Bandelero Loses a disk

|
One of my hard drives from my IDE Bandelero failed leaving me with a degraded RAID array. I've been spending a lot of time thinking about backup strategies for 203 gigs of data. Well this failure really sealed that deal. I bought a usb 2.0 card, a chincy USB 2.0/firewire enclosure, and a 250 gig IDE disk. Plus, I upgraded...

...the array by replacing the two (non-uniform) 100GB disks with 2 brand new Hitachi 160GB disks that were $60/ea at a labor day sale. So my raid array grew by 60GB to 263GB. Before I could rebuild the raid devices and recreate the logical volume I had to backup 190GB of data to the external hard drive.

The usb card and external drive worked easily with a kernel recompile for the usb chip type and usb-storage. Linux handles it all very well.

Next I moved the data from the degraded array to the external drive. I mounted the degraded array read only to prevent changes and to keep listening to the music collection from the samba share. I used rsync in archive mode to do the copying under the pretense that I'll make another backup in a few months. The first backup is just a copy, but using rsync, the next backup will be incremental. This backup took 50 hours.

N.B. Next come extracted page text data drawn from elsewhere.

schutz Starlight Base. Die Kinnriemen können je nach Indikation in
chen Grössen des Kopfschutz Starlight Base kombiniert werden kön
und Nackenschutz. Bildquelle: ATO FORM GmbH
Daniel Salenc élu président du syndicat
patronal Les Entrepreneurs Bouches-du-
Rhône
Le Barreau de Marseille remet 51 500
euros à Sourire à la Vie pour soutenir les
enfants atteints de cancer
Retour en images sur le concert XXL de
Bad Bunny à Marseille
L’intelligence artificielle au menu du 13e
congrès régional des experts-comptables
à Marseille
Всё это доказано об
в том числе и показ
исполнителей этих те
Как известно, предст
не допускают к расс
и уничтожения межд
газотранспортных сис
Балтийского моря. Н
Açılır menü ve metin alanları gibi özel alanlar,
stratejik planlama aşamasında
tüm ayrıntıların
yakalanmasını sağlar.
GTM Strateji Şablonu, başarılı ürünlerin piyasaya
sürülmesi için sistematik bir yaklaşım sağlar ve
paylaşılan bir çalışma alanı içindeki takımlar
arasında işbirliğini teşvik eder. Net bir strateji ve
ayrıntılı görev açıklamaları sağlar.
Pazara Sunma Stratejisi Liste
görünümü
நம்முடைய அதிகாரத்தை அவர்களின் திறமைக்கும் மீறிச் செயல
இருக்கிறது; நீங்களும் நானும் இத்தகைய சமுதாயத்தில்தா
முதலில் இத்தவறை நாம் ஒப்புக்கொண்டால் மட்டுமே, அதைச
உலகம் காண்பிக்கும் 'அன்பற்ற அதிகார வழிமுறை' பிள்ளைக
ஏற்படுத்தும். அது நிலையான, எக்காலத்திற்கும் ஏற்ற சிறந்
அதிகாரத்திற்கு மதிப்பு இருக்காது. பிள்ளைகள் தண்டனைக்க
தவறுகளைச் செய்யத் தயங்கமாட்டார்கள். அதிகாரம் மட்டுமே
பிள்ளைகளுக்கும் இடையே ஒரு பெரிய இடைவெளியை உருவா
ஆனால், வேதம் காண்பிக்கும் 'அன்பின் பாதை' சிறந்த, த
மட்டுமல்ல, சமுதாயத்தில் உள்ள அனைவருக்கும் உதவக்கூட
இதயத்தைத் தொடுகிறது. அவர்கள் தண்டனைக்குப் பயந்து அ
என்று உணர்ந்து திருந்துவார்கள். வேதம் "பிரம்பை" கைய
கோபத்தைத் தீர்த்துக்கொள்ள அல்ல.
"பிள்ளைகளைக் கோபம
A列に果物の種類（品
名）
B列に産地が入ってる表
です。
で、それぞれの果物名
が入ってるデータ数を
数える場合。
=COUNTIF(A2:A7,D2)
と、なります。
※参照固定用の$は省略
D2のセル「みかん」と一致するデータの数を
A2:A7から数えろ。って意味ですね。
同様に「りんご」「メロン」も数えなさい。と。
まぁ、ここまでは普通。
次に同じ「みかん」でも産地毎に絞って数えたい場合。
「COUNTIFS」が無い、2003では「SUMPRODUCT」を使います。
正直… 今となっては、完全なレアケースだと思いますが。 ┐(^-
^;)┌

After the backup completed I was ready to work on the new array. I replaced the physical drives in the computer. I mounted the backup read-only and shared it as the normal music share (to keep it online). Then I created a new raid array using the new 160GB disks. Finally building a logical volume from the remaining raid array and this new one.

Here's the commands:


#rebuild raid volume
mdadm --create /dev/md2 -l 1 -n 2 /dev/hdf1 /dev/hdh1

#create logical volumes
pvcreate /dev/md2
pvcreate -ff /dev/md1
rm -R /dev/vg0
vgcreate -s 8m vg0 /dev/md1 /dev/md2
vgdisplay
lvcreate -l 33943 vg0    
lvrename vg0 lvol1 lv0

lvdisplay /dev/vg0/lv0 
--- Logical volume ---
LV Name                /dev/vg0/lv0
VG Name                vg0
LV Write Access        read/write
LV Status              available
LV #                   1
# open                 1
LV Size                265.18 GB
Current LE             33943
Allocated LE           33943
Allocation             next free
Read ahead sectors     1024
Block device           58:0

Notice that I used 8m for my max physical extents. The default extents for a volume group, 4m, maxes the volume size at 256GB. I need, just over that. Also notice that I rename the volume logical volume from lvol1 to lv0, because that's what it is in my fstab.

Finally, I formatted the new logical volume as reiserFS. Now I'm copying the data back to the volume from the external drive using rsync again. I expect it to take another 50 hours.

After, the copy is finally done. I'll remove the drive from the external enclosure, seal it up, and store it at a friends house. That should cover me from most catastrophes. Then I'm taking the 100GB disk that didn't fail and putting it in the enclosure to use a a video disk to bounce between my various workstations.

Conclusions:

  • I'm not really happy with my IDE bandelero. It's tough to change the drives out. I probably won't revisit it until next failure though. At least it's hearty and done. Good enough!
  • Linux logical volumes on top of software raid1 works really well.
  • A hard-drive failing still hard locks the IO subsystem for certain failures and you have to restart the computer. So it's not a completely graceful failure, but no data is lost and it comes up degraded working fine.
  • External IDE hard drive backups are the best price, size, and speed for medium risk backups.
  • Rsync is subtle about how it uses subdirectories. Explore the -R option.
  • Big data takes time. Be patient.